# Algaefix and ferts



## art_b (Sep 2, 2006)

Should I stop fertilizing when using Algaefix? I had a bad case of hair and string algae. I started using Algaefix as per instructions 6 days ago, but continue with the ferts. This is my third dose. There is no or little algae on new growth, but the old hair algae doesn't seem to be dying. How long does it take before the hair algae started dying off.


----------



## herns (Aug 28, 2007)

art_b said:


> Should I stop fertilizing when using Algaefix? I had a bad case of hair and string algae. I started using Algaefix as per instructions 6 days ago, but continue with the ferts. This is my third dose. There is no or little algae on new growth, but the old hair algae doesn't seem to be dying. How long does it take before the hair algae started dying off.


ALgaefix works if the parameters of your tank is balance. If you let algaefix alone to work without watching your parameters or there is still imbalance happening in your tank, then algaefix will not work.

I have hair algae that I coudnt get rid of for few mos despite all parameters are ok. I dose algaefix and they vanished.


----------



## Diana K (Dec 20, 2007)

When I used Algae Fix some of the algae never seemed to die, but some algae right at the surface, where the Algae Fix was added to the tank died very quickly (couple of days). I think the Algae Fix was not yet fully diluted when it contacted the algae that died so fast. 
Perhaps the dose you are using is too small? It is a good sign that the algae is not reproducing and spreading to the new plant leaves. 

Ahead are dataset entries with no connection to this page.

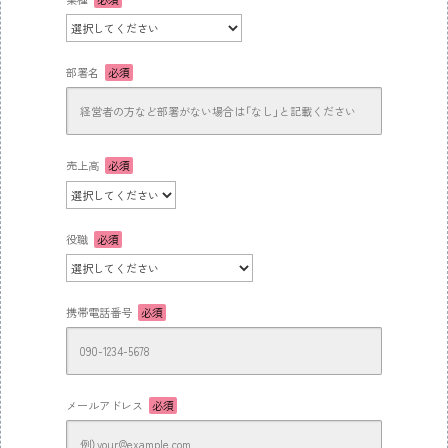
部署名
必須
売上高
必須
役職
必須
携帯電話番号
必須
メールアドレス
必須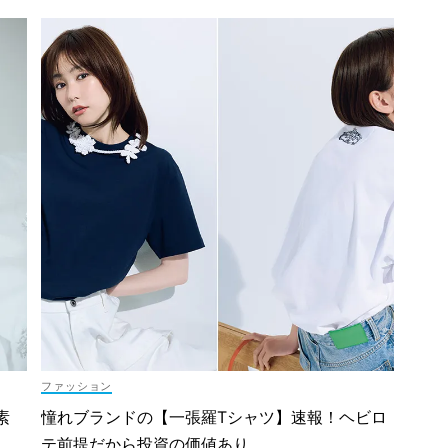
ファッション
素
憧れブランドの【一張羅Tシャツ】速報！ヘビロ
テ前提だから投資の価値あり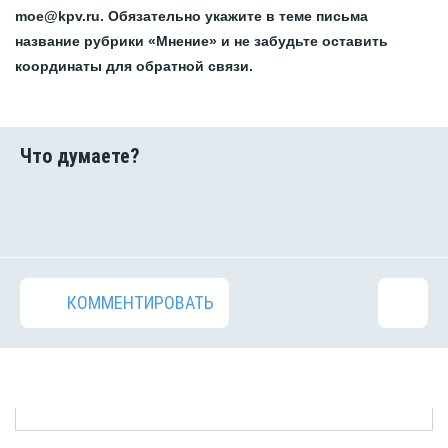
moe@kpv.ru. Обязательно укажите в теме письма
название рубрики «Мнение» и не забудьте оставить
координаты для обратной связи.
КОММЕНТИРОВАТЬ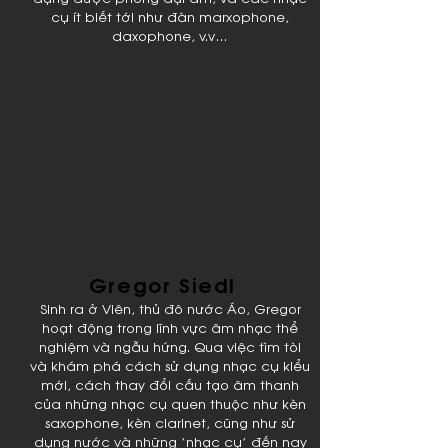
cụ ít biết tới như đàn marxophone,
daxophone, v.v…
Gregor Siedl
Sinh ra ở Viên, thủ đô nước Áo, Gregor
hoạt động trong lĩnh vực âm nhạc thể
nghiệm và ngẫu hứng. Qua việc tìm tòi
và khám phá cách sử dụng nhạc cụ kiểu
mới, cách thay đổi cấu tạo âm thanh
của những nhạc cụ quen thuộc như kèn
saxophone, kèn clarinet, cũng như sử
dụng nước và những ‘nhạc cụ’ đến nay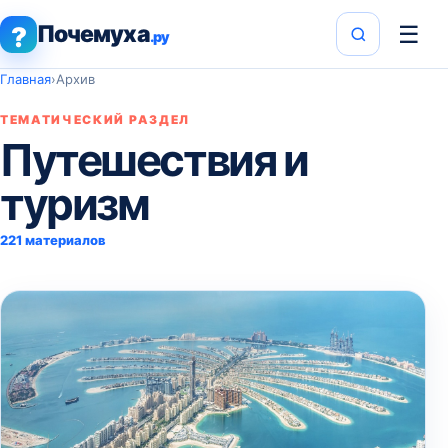
Почемуха
☰
?
.ру
Главная
›
Архив
ТЕМАТИЧЕСКИЙ РАЗДЕЛ
Путешествия и
туризм
221 материалов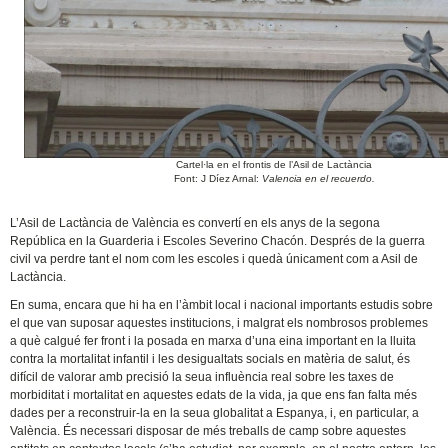
Cartel·la en el frontis de l’Asil de Lactància
Font: J Díez Arnal:
Valencia en el recuerdo.
L’Asil de Lactància de València es convertí en els anys de la segona
República en la Guarderia i Escoles Severino Chacón. Després de la guerra
civil va perdre tant el nom com les escoles i quedà únicament com a Asil de
Lactància.
En suma, encara que hi ha en l’àmbit local i nacional importants estudis sobre
el que van suposar aquestes institucions, i malgrat els nombrosos problemes
a què calgué fer front i la posada en marxa d’una eina important en la lluita
contra la mortalitat infantil i les desigualtats socials en matèria de salut, és
difícil de valorar amb precisió la seua influència real sobre les taxes de
morbiditat i mortalitat en aquestes edats de la vida, ja que ens fan falta més
dades per a reconstruir-la en la seua globalitat a Espanya, i, en particular, a
València. És necessari disposar de més treballs de camp sobre aquestes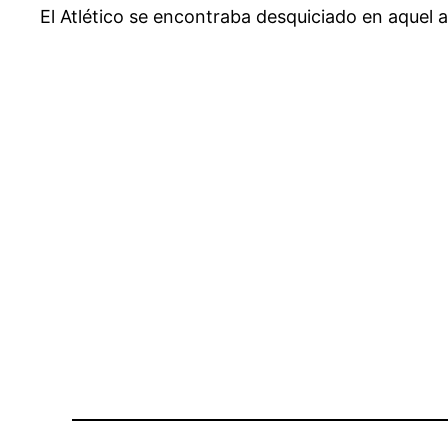
El Atlético se encontraba desquiciado en aquel a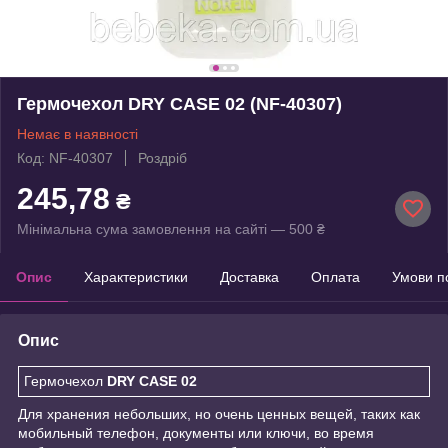
Гермочехол DRY CASE 02 (NF-40307)
Немає в наявності
Код: NF-40307
Роздріб
245,78
₴
Мінімальна сума замовлення на сайті — 500 ₴
Опис
Характеристики
Доставка
Оплата
Умови п
Опис
Гермочехол
DRY CASE 02
Для хранения небольших, но очень ценных вещей, таких как
мобильный телефон, документы или ключи, во время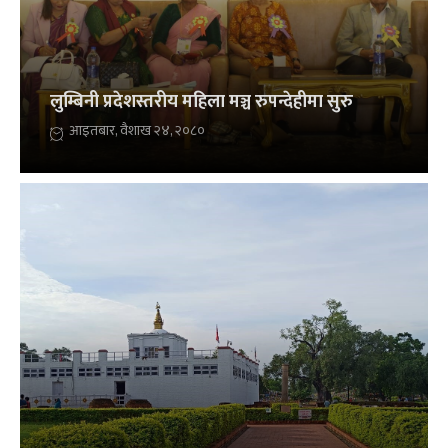
लुम्बिनी प्रदेशस्तरीय महिला मञ्च रुपन्देहीमा सुरु
आइतबार, वैशाख २४, २०८०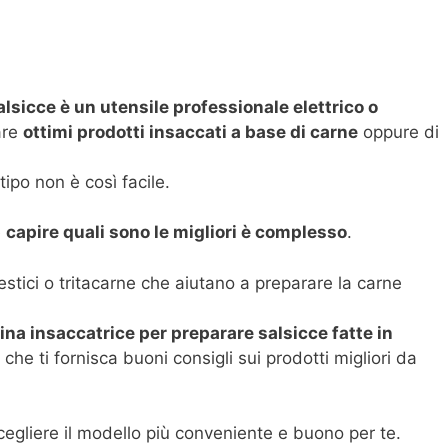
lsicce è un utensile professionale elettrico o
are
ottimi prodotti insaccati a base di carne
oppure di
ipo non è così facile.
e
capire quali sono le migliori è complesso
.
mestici o tritacarne che aiutano a preparare la carne
na insaccatrice per preparare salsicce fatte in
 che ti fornisca buoni consigli sui prodotti migliori da
scegliere il modello più conveniente e buono per te.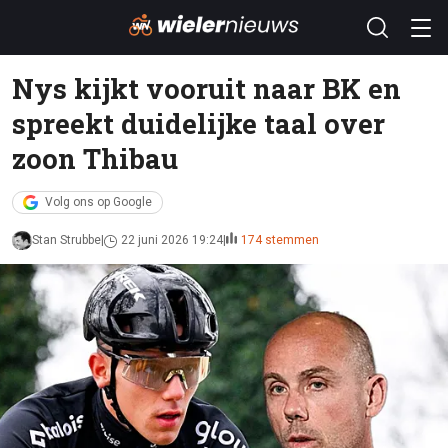
Nys kijkt vooruit naar BK en
spreekt duidelijke taal over
zoon Thibau
Volg ons op Google
Stan Strubbe
22 juni 2026 19:24
174 stemmen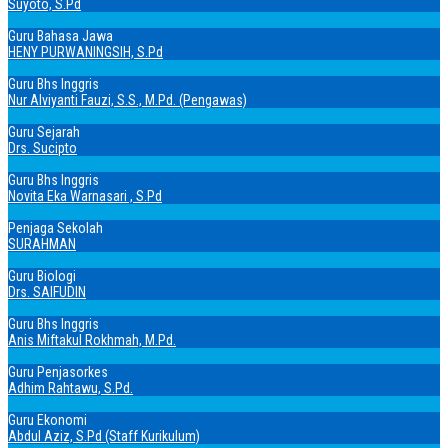
Suyoto, S.Pd
Guru Bahasa Jawa
HENY PURWANINGSIH, S.Pd
Guru Bhs Inggris
Nur Alviyanti Fauzi, S.S., M.Pd. (Pengawas)
Guru Sejarah
Drs. Sucipto
Guru Bhs Inggris
Novita Eka Warnasari , S.Pd
Penjaga Sekolah
SURAHMAN
Guru Biologi
Drs. SAIFUDIN
Guru Bhs Inggris
Anis Miftakul Rokhmah, M.Pd.
Guru Penjasorkes
Adhim Rahtawu, S.Pd.
Guru Ekonomi
Abdul Aziz, S.Pd (Staff Kurikulum)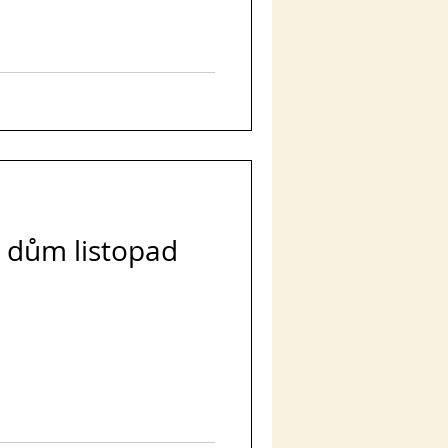
ý dům listopad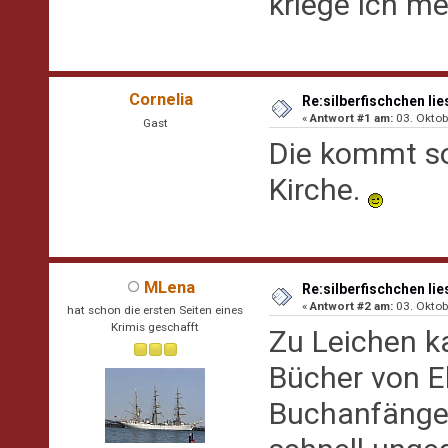
kriege ich me
Cornelia
Re:silberfischchen lie
«
Antwort #1 am:
03. Oktob
Gast
Die kommt so
Kirche.
MLena
Re:silberfischchen lie
«
Antwort #2 am:
03. Oktob
hat schon die ersten Seiten eines
Krimis geschafft
Zu Leichen ka
Bücher von E
Buchanfänge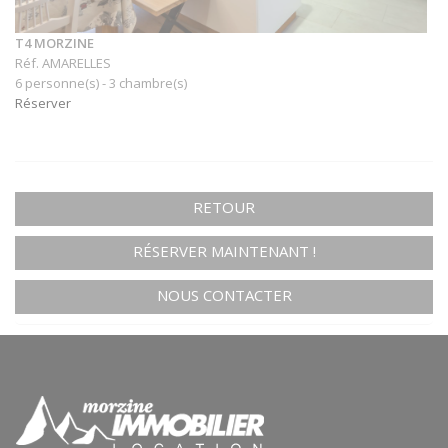
T4 MORZINE
Réf. AMARELLES
6 personne(s) - 3 chambre(s)
Réserver
RETOUR
RÉSERVER MAINTENANT !
NOUS CONTACTER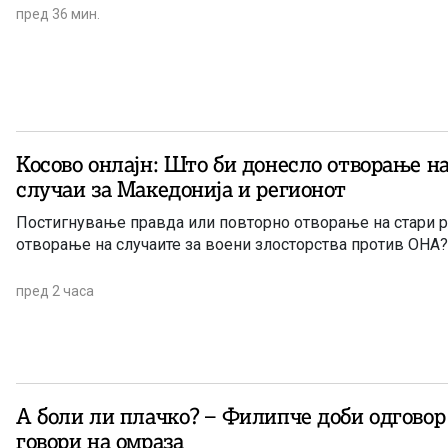
пред 36 мин.
Косово онлајн: Што би донесло отворање н
случаи за Македонија и регионот
Постигнување правда или повторно отворање на стари р
отворање на случаите за воени злосторства против ОНА?
пред 2 часа
А боли ли плачко? – Филипче доби одговор 
говори на омраза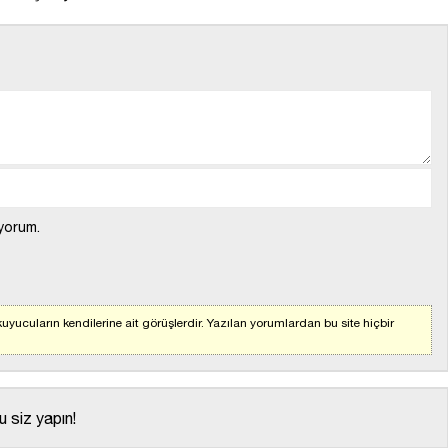
yorum.
yucuların kendilerine ait görüşlerdir. Yazılan yorumlardan bu site hiçbir
 siz yapın!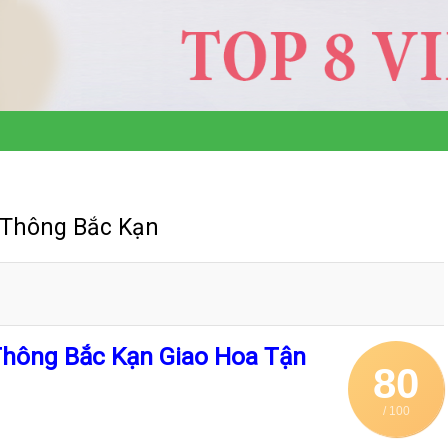
 Thông Bắc Kạn
Thông Bắc Kạn Giao Hoa Tận
80
/ 100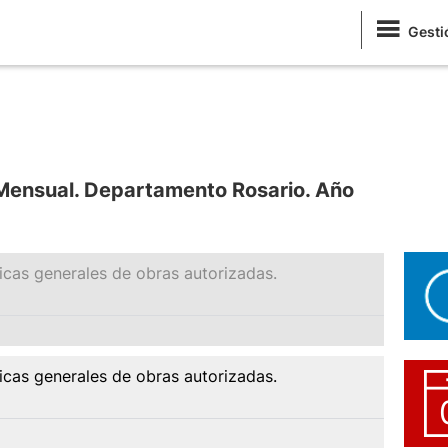
Gesti
 Mensual. Departamento Rosario. Año
ticas generales de obras autorizadas.
ticas generales de obras autorizadas.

As suggested by herns, look into the fertilizer and everything else. See if something is out of balance. If the algae keeps coming back, then adjust whatever is not right and kill the algae again. Eventually you will reach a point where conditions are pretty bad for the algae, and when you kill it it will not come back.


----------



## art_b (Sep 2, 2006)

Started Dosing every other day instead of every 3 days. Some of the algae is starting to go brown. Also added a circulation pump to get the Algaefix and ferts reach those dead spots. Will see how this one goes.


----------